*** Records supplied ***
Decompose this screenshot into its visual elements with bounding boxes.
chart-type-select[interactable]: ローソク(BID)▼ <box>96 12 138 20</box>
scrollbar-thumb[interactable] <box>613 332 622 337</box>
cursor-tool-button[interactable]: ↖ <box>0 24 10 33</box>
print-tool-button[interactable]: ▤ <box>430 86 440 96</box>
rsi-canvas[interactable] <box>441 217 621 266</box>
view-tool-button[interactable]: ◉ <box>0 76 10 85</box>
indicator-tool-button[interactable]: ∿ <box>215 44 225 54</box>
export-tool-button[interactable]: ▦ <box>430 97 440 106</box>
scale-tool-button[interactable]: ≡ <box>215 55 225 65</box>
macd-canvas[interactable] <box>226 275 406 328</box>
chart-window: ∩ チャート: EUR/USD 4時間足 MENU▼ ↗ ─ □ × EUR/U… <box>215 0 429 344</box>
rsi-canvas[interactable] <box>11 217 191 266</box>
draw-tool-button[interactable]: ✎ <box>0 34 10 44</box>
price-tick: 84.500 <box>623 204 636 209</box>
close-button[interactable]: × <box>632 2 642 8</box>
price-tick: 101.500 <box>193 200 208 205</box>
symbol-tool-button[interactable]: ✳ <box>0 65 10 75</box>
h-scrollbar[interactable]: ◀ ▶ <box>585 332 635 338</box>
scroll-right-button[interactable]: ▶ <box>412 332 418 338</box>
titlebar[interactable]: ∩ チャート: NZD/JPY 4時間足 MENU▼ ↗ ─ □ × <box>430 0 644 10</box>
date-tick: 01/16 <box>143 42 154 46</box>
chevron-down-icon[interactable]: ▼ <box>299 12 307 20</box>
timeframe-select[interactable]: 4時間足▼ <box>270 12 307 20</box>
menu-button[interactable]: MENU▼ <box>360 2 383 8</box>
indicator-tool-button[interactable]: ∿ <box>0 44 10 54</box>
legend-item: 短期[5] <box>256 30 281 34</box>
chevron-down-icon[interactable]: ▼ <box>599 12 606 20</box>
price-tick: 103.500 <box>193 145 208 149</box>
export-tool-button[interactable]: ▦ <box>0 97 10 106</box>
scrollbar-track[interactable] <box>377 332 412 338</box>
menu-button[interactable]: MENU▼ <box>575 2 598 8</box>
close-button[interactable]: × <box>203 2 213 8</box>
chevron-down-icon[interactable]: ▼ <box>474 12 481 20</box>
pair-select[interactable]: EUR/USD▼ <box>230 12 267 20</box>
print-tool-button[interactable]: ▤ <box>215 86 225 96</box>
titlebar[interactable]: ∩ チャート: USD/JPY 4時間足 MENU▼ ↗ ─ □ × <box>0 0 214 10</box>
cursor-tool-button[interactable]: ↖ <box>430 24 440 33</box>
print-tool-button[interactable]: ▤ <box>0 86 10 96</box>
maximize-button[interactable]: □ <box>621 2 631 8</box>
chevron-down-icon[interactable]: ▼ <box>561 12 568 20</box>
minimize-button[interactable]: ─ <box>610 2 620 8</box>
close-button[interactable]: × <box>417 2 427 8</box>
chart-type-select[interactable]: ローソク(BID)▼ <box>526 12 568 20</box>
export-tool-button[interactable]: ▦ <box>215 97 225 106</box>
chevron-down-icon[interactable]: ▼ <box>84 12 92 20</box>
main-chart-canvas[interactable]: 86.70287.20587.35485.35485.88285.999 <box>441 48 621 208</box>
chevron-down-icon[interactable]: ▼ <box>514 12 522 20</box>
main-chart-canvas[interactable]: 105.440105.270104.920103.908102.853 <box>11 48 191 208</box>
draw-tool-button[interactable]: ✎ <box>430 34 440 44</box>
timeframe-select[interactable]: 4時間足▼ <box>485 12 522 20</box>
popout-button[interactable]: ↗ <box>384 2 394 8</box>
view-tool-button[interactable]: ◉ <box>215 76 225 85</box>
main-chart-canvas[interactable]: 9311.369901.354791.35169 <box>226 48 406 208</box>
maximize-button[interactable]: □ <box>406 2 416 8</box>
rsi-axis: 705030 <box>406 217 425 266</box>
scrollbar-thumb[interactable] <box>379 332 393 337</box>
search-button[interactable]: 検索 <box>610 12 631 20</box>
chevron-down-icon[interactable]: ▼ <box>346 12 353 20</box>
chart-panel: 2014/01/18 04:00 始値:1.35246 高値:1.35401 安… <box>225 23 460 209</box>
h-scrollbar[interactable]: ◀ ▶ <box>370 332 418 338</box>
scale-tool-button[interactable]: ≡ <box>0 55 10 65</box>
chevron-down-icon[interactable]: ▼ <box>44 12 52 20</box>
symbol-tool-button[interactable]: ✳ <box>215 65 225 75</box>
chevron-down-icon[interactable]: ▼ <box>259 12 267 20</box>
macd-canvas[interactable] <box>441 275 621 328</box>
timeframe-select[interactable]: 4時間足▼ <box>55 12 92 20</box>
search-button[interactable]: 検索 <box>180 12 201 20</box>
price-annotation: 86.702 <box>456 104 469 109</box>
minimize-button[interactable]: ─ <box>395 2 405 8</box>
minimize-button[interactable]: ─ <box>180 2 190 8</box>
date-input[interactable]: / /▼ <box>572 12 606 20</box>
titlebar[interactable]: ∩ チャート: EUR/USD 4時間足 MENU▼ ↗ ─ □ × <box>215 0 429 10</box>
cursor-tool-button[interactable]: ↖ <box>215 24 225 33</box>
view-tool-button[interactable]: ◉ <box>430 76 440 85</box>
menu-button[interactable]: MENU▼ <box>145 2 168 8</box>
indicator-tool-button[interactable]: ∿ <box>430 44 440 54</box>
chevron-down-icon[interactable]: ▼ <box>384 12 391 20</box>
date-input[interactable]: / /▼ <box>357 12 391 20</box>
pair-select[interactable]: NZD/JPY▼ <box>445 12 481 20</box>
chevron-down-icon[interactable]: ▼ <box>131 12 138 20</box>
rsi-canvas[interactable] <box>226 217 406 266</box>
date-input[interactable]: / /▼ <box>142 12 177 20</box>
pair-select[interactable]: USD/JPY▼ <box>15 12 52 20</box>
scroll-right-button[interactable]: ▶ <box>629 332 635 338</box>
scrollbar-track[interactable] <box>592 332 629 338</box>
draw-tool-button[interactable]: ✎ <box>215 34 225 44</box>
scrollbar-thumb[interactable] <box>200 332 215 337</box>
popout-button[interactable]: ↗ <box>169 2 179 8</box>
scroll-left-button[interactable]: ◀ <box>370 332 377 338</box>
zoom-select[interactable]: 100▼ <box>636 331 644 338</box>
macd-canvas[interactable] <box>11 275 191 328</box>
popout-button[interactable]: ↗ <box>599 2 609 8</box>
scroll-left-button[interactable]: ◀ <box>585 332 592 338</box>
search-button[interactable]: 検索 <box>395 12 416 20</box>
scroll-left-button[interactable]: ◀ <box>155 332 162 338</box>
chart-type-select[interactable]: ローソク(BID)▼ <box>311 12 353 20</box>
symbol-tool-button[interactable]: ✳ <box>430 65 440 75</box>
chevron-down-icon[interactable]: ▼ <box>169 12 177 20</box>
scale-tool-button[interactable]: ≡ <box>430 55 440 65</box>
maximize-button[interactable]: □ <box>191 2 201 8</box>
*** End of Records supplied ***
*** Records supplied ***
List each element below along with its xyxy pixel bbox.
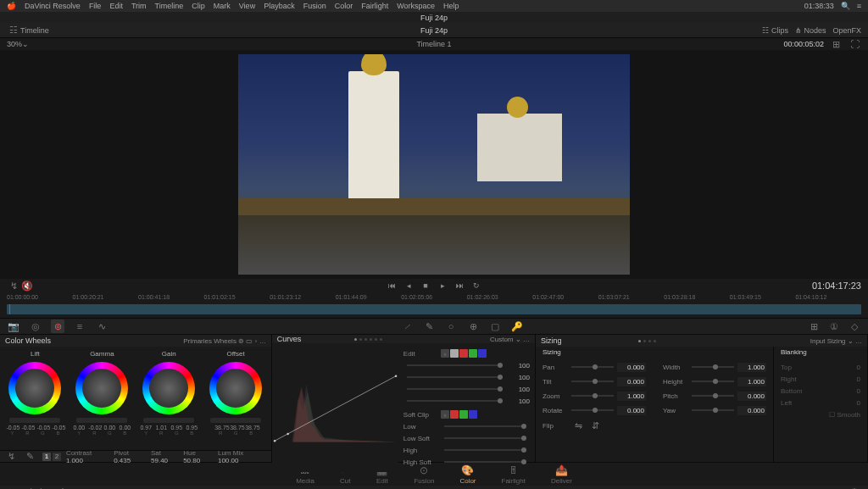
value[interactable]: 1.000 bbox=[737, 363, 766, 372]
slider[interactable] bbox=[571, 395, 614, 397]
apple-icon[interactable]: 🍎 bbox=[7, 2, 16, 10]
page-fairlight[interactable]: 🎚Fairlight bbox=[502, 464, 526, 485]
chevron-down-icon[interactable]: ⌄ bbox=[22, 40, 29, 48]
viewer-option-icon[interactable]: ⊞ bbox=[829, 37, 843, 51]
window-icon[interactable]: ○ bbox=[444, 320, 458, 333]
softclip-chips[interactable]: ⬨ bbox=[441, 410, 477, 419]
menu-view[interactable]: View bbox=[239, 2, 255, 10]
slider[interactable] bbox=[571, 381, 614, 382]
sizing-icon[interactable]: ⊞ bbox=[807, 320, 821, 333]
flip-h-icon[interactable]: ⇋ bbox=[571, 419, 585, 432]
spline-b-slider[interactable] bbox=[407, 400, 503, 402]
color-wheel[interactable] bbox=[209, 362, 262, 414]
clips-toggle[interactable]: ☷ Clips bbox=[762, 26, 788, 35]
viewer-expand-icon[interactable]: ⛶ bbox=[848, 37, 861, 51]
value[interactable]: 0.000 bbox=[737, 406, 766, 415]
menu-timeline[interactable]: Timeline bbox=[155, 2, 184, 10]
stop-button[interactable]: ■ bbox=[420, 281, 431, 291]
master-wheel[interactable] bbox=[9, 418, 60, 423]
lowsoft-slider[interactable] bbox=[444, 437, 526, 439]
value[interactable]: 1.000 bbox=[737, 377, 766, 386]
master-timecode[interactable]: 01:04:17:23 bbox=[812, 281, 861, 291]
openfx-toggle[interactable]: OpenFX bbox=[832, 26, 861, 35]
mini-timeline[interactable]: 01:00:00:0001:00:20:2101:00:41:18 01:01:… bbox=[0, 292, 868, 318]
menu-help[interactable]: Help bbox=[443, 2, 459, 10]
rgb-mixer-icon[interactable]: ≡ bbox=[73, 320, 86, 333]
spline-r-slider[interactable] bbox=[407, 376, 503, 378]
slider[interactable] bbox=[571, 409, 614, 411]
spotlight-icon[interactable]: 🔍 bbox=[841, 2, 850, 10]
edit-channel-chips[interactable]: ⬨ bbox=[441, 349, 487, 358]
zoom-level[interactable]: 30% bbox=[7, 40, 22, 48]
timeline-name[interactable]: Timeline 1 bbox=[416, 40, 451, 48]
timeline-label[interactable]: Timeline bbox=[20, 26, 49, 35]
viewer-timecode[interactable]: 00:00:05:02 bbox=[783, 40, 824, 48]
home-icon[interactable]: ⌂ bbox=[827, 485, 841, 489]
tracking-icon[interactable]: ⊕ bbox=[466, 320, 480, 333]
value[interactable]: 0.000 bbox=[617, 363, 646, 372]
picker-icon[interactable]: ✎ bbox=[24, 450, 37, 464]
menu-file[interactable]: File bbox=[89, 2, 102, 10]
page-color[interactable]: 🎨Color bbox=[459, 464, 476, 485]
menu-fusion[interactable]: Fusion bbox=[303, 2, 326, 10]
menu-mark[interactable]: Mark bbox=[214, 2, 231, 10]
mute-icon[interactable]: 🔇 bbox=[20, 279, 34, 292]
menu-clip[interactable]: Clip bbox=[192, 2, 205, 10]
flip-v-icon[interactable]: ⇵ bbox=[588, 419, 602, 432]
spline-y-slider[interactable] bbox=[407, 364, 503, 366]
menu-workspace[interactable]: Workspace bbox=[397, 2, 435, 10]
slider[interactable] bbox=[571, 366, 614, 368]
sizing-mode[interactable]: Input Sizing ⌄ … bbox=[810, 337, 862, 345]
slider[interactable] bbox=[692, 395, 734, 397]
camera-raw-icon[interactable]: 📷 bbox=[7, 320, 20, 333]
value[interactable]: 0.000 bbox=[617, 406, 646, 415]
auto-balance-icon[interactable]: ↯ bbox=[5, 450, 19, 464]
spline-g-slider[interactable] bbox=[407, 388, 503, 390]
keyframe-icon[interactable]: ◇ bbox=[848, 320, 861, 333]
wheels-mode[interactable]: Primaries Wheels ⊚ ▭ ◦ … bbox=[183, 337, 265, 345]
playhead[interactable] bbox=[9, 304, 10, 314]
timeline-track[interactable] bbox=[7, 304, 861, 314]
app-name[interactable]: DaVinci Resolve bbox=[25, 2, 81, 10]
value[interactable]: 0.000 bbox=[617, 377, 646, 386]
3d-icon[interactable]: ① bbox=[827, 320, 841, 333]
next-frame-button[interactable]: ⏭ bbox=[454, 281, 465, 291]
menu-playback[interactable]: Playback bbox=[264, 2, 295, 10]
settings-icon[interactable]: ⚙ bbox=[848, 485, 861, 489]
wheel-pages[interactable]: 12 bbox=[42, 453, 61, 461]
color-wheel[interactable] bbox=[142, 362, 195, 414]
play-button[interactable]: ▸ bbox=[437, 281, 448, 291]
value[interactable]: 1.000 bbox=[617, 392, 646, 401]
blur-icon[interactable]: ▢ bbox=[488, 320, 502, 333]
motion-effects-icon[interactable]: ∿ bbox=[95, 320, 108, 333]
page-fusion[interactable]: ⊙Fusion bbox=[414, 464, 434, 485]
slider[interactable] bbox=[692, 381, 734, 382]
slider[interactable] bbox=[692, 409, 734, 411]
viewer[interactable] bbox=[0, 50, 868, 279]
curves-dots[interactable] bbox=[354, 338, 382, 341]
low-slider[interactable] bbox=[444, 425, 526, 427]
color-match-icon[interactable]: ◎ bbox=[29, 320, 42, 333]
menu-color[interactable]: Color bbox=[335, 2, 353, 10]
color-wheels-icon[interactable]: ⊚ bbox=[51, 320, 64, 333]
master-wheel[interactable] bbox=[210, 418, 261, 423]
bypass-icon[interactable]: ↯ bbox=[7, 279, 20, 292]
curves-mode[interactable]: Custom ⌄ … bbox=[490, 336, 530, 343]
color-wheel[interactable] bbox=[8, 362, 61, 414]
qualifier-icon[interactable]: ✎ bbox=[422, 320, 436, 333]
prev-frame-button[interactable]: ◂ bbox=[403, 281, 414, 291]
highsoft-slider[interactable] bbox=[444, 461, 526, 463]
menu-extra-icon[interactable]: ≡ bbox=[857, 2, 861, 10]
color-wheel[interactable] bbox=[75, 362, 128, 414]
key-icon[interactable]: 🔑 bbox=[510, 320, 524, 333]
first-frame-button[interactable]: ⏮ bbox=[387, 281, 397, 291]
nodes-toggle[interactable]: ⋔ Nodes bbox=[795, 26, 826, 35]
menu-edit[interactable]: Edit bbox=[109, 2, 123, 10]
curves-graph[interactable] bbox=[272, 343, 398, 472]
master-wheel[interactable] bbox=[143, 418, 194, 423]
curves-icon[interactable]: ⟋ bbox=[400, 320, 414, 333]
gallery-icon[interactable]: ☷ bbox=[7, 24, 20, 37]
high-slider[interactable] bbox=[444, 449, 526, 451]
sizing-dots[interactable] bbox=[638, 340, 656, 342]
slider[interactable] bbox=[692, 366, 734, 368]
*** End of Records supplied ***
*** Records supplied ***
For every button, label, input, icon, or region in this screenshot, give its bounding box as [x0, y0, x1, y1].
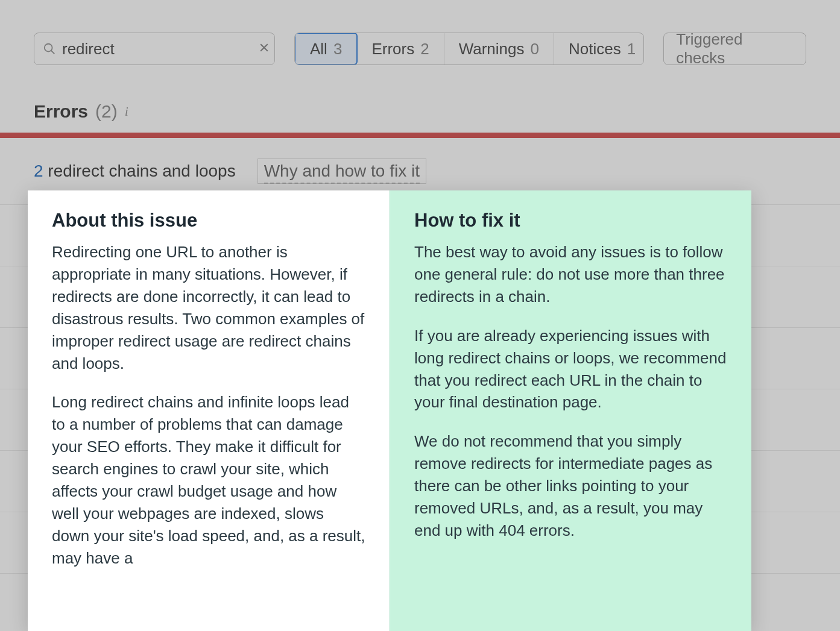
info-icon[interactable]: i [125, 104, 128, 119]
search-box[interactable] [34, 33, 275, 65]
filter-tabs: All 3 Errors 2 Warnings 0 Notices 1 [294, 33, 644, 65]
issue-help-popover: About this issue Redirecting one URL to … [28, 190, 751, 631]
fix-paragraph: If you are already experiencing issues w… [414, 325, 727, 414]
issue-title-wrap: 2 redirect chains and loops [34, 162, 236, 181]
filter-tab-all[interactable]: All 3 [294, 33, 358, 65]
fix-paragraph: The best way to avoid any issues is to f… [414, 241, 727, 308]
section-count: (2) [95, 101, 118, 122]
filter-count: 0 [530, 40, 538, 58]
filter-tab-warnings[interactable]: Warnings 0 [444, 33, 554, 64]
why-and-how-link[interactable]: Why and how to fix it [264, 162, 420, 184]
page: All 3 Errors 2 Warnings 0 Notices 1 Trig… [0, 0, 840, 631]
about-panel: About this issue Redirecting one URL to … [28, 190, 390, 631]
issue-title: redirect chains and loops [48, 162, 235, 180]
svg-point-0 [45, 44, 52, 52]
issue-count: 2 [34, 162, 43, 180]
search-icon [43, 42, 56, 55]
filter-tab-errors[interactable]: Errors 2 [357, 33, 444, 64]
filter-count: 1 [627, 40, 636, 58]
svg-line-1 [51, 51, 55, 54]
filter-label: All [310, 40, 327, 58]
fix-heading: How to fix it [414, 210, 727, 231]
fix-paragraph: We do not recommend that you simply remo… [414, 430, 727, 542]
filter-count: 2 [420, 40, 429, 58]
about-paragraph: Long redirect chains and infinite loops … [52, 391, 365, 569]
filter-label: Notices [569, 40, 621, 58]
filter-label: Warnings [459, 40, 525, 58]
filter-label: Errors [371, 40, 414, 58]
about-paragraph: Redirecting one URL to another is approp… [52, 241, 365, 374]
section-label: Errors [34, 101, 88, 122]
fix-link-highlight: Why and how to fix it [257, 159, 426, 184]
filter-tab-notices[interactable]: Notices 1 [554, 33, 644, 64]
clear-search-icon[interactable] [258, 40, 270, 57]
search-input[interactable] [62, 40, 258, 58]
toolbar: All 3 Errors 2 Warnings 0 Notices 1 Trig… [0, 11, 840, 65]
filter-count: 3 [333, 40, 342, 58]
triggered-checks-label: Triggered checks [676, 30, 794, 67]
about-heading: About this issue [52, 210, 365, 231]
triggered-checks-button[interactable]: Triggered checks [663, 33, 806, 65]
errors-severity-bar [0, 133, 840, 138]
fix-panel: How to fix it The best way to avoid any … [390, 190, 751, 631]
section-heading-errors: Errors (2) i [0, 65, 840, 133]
*** End of Records supplied ***
Give the number of lines in the data above that contain the word "checks", with no accompanying text.

2